▸ Work to complete
Below this line are records; write out exactly the lines from the one containing "Ik probeer Spotnet classic te downloa" through the one containing "2.1. На стадии сбора заявок.", with the pictures left out.

▸ Data to examine
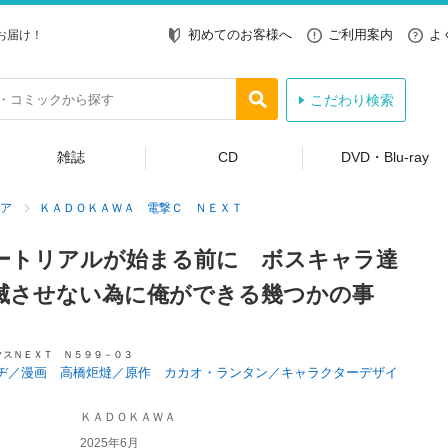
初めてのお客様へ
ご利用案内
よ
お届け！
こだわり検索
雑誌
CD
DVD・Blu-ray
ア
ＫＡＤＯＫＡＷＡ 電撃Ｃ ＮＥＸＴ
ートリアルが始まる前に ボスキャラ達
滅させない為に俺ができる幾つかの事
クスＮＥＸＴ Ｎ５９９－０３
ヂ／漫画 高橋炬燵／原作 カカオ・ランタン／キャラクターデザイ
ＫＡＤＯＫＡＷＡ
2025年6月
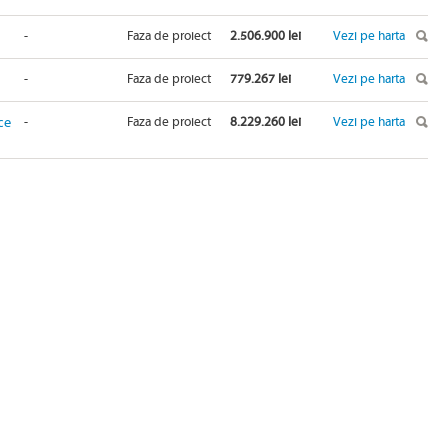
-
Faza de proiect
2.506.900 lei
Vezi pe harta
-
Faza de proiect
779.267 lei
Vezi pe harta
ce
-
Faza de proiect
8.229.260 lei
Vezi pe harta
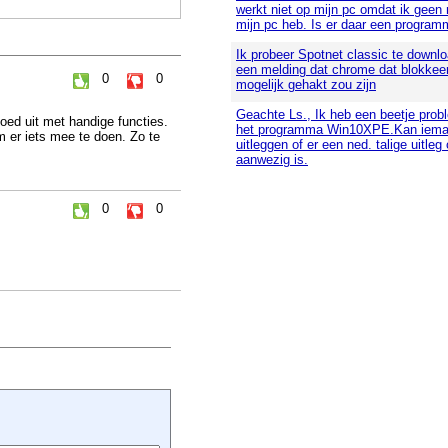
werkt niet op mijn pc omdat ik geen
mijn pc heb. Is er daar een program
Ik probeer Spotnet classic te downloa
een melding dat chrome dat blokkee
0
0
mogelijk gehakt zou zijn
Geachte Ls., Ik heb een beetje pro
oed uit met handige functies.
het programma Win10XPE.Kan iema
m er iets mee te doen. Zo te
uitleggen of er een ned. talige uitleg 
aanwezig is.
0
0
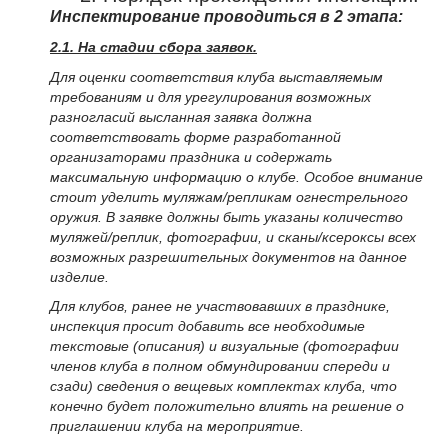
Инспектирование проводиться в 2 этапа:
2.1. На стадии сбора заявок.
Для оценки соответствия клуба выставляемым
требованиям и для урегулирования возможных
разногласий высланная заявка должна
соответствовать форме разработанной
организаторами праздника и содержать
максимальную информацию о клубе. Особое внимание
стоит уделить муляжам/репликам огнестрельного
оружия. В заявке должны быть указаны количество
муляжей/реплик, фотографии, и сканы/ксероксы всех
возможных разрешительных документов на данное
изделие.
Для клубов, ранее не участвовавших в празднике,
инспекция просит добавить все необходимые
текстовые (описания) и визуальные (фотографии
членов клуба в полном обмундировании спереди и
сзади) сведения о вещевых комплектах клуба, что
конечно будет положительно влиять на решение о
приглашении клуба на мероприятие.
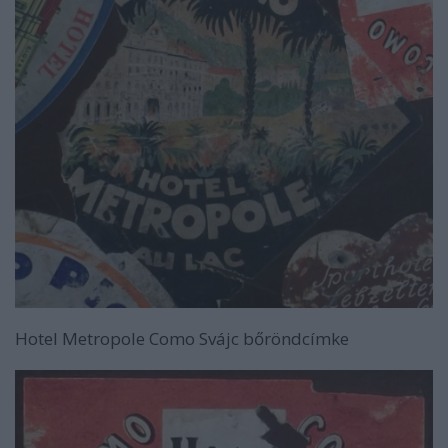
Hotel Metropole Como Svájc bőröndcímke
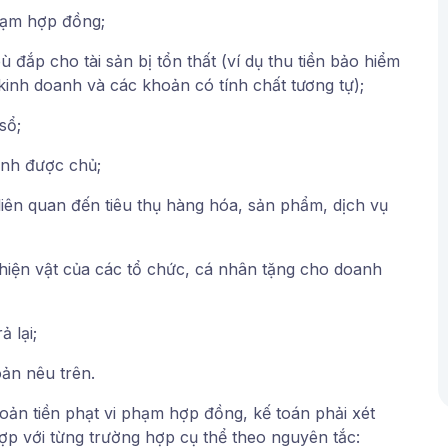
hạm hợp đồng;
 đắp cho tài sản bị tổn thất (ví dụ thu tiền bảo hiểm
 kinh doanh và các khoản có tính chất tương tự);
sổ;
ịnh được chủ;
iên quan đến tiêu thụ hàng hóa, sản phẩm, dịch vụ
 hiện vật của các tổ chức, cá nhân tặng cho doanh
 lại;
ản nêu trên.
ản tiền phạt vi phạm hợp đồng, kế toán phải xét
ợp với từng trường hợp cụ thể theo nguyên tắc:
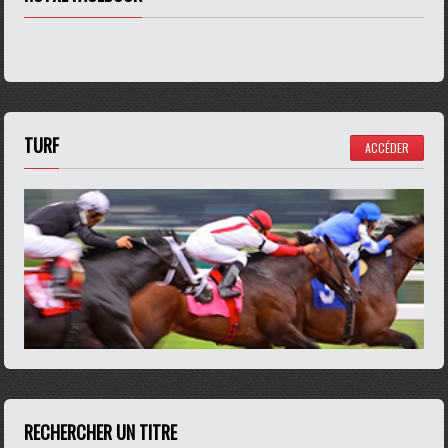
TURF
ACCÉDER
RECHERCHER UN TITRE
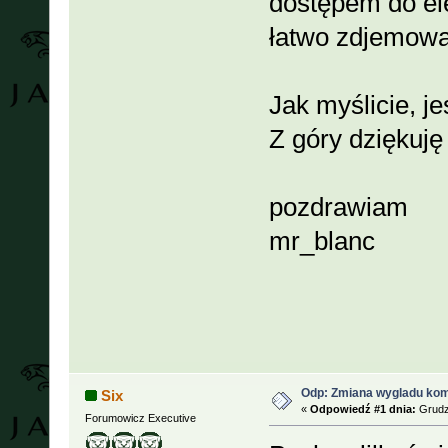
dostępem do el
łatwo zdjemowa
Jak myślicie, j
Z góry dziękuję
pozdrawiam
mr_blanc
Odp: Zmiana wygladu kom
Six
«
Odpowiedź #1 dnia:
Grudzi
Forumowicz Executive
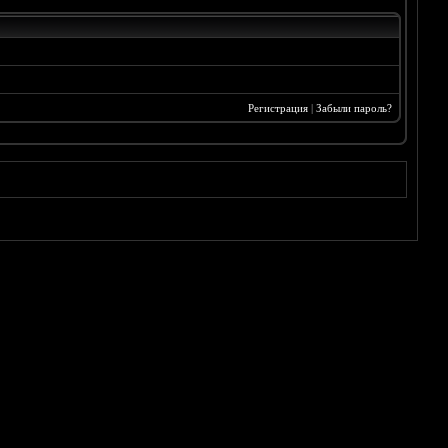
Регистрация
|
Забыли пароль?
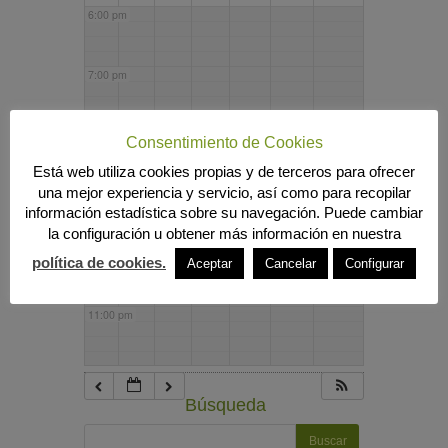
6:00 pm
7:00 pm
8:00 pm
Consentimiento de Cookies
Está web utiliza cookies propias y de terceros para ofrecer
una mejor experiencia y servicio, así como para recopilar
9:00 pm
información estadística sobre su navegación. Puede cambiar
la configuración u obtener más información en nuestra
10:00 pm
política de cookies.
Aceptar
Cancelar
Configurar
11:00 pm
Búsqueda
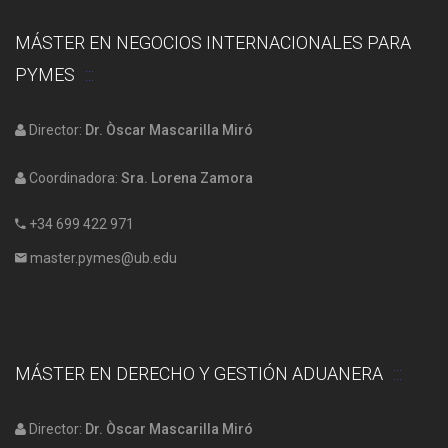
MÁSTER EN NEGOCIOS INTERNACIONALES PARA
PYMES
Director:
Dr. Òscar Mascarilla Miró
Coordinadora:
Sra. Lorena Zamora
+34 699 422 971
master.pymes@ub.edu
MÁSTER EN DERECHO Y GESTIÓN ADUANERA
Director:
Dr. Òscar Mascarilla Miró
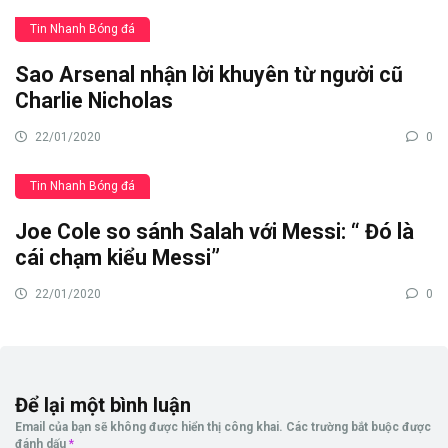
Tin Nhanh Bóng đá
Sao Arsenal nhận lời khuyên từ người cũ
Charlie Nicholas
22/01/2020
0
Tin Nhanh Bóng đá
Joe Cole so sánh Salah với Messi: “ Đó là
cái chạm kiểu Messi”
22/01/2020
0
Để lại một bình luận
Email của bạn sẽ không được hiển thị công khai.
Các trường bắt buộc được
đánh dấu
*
==
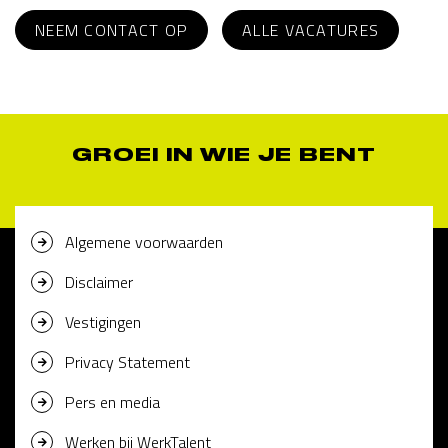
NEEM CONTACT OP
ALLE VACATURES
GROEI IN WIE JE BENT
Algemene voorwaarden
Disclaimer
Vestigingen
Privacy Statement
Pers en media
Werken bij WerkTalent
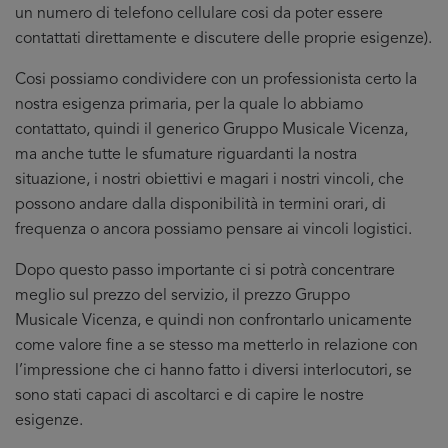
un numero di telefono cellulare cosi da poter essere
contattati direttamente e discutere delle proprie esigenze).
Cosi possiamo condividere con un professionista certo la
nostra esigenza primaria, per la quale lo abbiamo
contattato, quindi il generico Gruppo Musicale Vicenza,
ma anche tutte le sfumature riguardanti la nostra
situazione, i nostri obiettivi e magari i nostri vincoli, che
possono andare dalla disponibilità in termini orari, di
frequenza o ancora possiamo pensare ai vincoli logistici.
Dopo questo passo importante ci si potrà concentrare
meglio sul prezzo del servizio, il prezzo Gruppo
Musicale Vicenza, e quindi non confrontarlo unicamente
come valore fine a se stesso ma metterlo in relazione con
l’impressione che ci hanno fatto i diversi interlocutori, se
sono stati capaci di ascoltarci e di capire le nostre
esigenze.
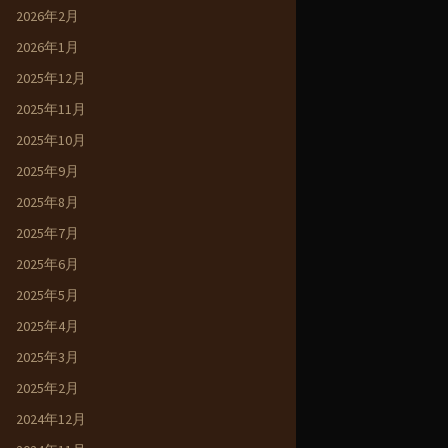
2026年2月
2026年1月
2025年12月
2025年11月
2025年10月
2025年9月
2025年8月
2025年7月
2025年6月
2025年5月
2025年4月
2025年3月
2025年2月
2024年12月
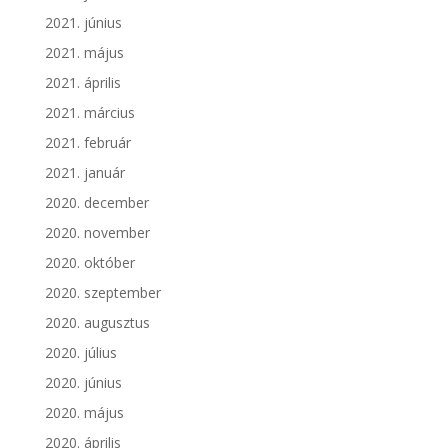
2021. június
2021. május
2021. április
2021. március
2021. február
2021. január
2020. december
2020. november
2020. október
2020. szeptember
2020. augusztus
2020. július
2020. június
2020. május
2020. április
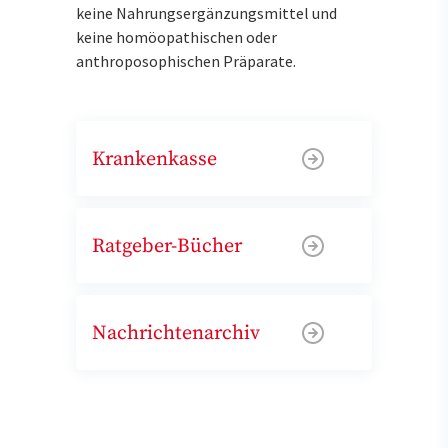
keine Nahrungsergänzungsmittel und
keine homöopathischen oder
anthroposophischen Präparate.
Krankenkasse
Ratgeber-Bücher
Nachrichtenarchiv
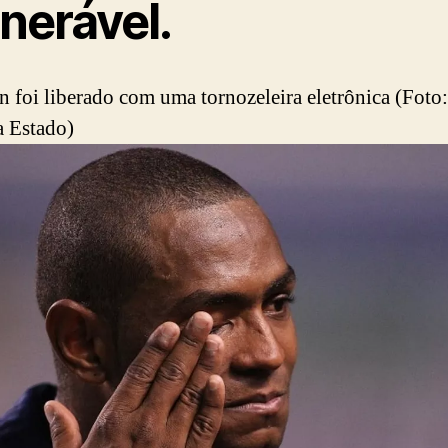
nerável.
...
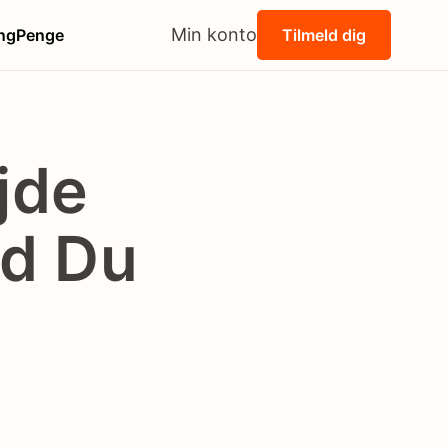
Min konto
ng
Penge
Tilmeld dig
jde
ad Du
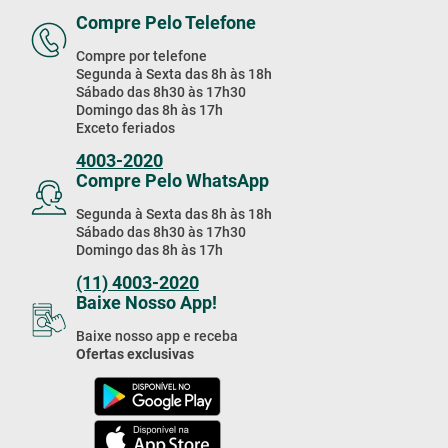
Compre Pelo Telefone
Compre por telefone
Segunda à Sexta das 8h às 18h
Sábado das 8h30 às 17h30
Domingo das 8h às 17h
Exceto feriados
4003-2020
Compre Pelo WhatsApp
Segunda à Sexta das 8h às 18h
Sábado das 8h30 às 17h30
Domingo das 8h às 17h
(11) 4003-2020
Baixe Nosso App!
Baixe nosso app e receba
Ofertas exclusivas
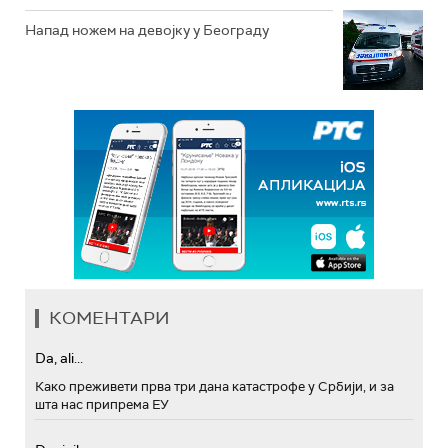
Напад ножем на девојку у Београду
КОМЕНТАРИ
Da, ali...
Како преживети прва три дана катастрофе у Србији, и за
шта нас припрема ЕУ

▸ Answer section
Ik probeer Spotnet classic te downloa
een melding dat chrome dat blokkee
0
0
mogelijk gehakt zou zijn
Geachte Ls., Ik heb een beetje pro
oed uit met handige functies.
het programma Win10XPE.Kan iema
m er iets mee te doen. Zo te
uitleggen of er een ned. talige uitleg 
aanwezig is.
0
0
Инспектирование проводиться в 2 этапа:
2.1. На стадии сбора заявок.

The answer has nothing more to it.